Scarsi also voiced skepticism about Hunter’s defense team’s argument that prosecutors had been pressured by two Internal Revenue Service agents who went public last year with information about his tax returns.

“How are they responsible for what’s in the indictment?” Scarsi asked.

“I can’t make the connection that that’s why that happened,” Lowell said, later adding that: “It was those two agents that started the dominoes.”

Leo Wise, one of the prosecutors on the case, said it was “patently absurd” that the agents had influenced prosecutors.

The trial of the president’s youngest son is due to start in June, a few months before Americans vote in a November presidential election that looks set to be a close and deeply divisive contest between Joe Biden and Donald Trump.

Hunter also faces a separate criminal case in federal court in Delaware over his alleged purchase of a handgun while he was using illegal drugs. He has pleaded not guilty and made similar arguments to dismiss the charges in that case.

The special counsel David Weiss, who brought both cases, has accused Hunter Biden’s legal team of spreading “conspiracy theories” about the prosecution. He has said the justice department would not act at the direction of Republican lawmakers, who are pursuing an impeachment investigation into whether Joe Biden profited from his son’s activities.
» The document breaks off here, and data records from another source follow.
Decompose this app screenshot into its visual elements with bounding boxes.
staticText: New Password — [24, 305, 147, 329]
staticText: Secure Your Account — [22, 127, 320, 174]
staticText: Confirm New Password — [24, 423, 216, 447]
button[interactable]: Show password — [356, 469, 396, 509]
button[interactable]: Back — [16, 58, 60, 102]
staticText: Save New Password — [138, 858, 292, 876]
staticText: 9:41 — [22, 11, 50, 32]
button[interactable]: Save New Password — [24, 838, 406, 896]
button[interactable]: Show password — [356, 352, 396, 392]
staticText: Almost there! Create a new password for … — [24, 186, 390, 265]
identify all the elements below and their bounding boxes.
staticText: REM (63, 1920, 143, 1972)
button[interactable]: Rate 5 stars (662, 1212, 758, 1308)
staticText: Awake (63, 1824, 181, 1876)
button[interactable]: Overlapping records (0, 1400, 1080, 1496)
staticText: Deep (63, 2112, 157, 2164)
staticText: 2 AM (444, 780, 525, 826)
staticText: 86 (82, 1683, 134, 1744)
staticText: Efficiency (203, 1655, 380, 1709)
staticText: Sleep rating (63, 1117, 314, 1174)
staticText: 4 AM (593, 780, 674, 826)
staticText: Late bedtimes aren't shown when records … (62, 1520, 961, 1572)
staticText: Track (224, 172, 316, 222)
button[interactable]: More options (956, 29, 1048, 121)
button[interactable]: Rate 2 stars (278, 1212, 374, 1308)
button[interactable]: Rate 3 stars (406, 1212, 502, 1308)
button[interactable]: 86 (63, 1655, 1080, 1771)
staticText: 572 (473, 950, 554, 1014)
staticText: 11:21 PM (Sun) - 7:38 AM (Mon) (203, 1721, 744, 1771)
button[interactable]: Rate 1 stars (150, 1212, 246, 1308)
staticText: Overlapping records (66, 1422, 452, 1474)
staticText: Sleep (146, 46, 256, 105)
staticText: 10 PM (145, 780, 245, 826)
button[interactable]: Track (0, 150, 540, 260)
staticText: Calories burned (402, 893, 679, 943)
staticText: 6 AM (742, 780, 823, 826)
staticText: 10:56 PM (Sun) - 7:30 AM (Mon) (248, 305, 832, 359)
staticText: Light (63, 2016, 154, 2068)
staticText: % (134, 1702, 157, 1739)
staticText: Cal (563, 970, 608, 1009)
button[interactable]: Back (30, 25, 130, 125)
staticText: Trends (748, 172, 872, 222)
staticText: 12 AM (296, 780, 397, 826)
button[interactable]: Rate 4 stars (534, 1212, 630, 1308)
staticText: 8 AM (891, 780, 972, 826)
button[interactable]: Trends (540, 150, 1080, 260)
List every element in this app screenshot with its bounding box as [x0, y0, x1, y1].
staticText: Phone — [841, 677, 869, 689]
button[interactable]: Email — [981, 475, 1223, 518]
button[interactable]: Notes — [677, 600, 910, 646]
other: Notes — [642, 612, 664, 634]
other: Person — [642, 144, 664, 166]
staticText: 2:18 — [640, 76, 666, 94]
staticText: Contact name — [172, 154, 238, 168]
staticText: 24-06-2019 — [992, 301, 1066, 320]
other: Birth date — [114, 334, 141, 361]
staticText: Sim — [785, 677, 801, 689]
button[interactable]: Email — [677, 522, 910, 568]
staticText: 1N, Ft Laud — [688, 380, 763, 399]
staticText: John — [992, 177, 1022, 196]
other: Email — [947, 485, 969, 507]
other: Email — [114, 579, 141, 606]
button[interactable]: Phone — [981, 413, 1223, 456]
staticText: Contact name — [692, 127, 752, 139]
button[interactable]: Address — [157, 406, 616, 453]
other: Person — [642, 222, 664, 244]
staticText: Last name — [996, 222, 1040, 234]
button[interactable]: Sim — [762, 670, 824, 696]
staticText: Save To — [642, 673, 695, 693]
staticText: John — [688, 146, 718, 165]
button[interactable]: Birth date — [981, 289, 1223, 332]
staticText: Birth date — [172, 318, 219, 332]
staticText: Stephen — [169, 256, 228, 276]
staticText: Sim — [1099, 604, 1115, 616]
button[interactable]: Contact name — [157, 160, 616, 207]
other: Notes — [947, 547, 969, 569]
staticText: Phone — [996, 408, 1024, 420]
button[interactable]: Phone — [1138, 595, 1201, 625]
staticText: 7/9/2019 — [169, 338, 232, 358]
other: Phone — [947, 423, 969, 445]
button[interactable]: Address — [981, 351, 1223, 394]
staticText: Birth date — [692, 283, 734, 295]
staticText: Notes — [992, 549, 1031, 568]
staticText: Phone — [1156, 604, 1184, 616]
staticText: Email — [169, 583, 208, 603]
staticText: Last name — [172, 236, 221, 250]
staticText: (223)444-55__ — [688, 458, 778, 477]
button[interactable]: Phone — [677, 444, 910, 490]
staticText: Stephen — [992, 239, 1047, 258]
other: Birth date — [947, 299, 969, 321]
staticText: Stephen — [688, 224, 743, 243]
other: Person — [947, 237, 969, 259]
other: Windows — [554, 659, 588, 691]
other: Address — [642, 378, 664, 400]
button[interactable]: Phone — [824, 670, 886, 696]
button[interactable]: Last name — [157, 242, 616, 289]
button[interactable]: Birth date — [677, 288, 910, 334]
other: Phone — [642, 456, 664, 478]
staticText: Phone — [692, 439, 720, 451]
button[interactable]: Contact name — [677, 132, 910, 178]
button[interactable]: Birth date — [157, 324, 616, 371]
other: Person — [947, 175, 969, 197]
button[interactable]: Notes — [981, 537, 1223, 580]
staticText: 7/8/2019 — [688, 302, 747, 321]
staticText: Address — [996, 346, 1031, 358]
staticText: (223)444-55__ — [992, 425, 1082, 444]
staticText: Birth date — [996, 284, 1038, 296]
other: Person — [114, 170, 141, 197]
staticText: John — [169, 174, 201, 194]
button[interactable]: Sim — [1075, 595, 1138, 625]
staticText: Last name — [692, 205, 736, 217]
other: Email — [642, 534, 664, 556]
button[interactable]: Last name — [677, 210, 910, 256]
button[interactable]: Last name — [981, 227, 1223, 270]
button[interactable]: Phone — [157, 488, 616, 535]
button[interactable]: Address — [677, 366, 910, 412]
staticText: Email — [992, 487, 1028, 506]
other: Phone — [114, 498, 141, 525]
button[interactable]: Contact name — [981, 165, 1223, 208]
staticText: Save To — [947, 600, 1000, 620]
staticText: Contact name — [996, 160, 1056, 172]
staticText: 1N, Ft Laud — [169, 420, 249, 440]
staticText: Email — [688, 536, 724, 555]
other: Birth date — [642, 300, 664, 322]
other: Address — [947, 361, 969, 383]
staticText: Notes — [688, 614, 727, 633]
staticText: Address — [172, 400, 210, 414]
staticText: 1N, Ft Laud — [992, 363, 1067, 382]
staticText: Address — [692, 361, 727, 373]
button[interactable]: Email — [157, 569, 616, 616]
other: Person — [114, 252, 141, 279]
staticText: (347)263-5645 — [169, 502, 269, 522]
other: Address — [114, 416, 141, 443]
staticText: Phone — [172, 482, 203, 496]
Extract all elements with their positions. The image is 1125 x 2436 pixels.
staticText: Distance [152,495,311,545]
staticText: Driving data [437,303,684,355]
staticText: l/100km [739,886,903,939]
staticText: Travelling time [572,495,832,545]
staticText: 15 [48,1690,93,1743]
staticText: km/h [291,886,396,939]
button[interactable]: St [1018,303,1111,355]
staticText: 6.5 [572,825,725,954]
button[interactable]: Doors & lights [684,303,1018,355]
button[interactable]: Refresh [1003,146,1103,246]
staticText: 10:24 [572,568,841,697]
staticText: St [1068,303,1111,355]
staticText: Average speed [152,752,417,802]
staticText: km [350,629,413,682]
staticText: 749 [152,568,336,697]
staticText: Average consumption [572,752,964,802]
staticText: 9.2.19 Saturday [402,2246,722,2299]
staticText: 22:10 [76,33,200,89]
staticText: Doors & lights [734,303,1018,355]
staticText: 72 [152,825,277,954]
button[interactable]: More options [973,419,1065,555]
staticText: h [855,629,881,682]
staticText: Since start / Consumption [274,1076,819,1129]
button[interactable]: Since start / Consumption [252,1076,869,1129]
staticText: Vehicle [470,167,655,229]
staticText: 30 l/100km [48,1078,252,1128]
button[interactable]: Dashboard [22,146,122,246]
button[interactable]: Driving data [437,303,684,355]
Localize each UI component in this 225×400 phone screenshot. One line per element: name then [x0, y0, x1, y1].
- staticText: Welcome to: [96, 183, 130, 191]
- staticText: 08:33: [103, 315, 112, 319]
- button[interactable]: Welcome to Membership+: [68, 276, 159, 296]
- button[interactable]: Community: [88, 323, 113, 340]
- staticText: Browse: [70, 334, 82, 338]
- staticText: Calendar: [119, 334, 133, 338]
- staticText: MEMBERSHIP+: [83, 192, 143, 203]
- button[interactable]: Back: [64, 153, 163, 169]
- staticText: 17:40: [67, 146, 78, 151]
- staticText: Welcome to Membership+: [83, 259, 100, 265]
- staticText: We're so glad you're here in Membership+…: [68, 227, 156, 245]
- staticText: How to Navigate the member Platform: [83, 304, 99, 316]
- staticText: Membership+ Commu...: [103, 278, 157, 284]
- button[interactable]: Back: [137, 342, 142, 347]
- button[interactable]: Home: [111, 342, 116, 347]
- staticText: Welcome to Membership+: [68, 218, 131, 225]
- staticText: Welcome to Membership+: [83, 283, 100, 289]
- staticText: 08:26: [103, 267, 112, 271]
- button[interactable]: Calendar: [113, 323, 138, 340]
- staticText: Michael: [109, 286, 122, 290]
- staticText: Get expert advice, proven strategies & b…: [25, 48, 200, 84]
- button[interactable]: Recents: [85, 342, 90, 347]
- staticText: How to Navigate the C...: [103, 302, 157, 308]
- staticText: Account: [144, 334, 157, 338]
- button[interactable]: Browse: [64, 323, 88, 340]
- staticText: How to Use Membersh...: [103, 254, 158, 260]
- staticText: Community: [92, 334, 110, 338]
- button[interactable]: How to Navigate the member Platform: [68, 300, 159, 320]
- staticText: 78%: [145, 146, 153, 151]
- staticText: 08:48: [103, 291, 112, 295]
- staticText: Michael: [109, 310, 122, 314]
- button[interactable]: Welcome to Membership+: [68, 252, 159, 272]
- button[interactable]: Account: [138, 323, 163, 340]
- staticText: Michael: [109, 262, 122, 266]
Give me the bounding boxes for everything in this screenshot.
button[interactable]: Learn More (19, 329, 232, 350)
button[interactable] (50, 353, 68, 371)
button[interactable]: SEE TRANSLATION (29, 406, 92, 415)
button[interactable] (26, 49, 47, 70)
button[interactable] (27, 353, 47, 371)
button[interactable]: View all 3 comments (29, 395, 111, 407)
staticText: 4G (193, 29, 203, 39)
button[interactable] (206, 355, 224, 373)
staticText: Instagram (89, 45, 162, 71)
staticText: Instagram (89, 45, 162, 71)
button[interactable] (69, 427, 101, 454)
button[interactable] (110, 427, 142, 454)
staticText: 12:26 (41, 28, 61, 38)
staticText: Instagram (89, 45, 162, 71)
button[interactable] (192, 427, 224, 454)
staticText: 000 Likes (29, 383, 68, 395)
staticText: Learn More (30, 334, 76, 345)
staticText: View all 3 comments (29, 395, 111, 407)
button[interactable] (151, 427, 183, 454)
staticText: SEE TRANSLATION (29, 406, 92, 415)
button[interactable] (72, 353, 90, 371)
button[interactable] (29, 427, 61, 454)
The inquiry has turned up no evidence that the president personally benefited.

Hunter is also seeking to toss out the charges by arguing that Weiss, who has investigated him since 2019, was improperly appointed special counsel.

Hunter’s defense team has also argued that the case is barred by an earlier plea deal the president’s son struck with prosecutors. The deal collapsed under questioning from a federal judge last year. Prosecutors have said it never took effect.